## TASK
Pick every line out of the entries below that has the string "Bombora", and copy it.

________________

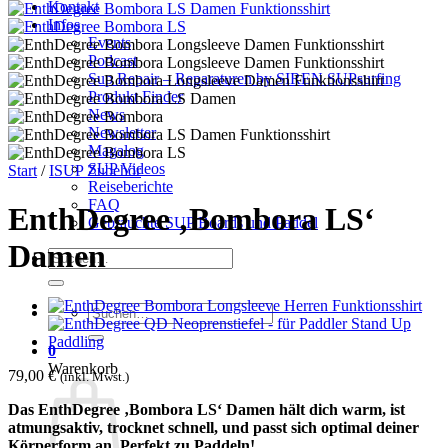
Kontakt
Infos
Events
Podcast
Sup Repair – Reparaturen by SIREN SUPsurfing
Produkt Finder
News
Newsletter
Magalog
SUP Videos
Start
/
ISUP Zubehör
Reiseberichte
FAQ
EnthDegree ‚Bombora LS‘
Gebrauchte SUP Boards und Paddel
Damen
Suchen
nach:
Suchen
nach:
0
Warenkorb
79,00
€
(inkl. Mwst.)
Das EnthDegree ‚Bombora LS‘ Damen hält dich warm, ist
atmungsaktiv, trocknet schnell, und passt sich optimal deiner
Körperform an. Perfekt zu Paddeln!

________________

## THE COMPLETED TASK
EnthDegree ‚Bombora LS‘
Das EnthDegree ‚Bombora LS‘ Damen hält dich warm, ist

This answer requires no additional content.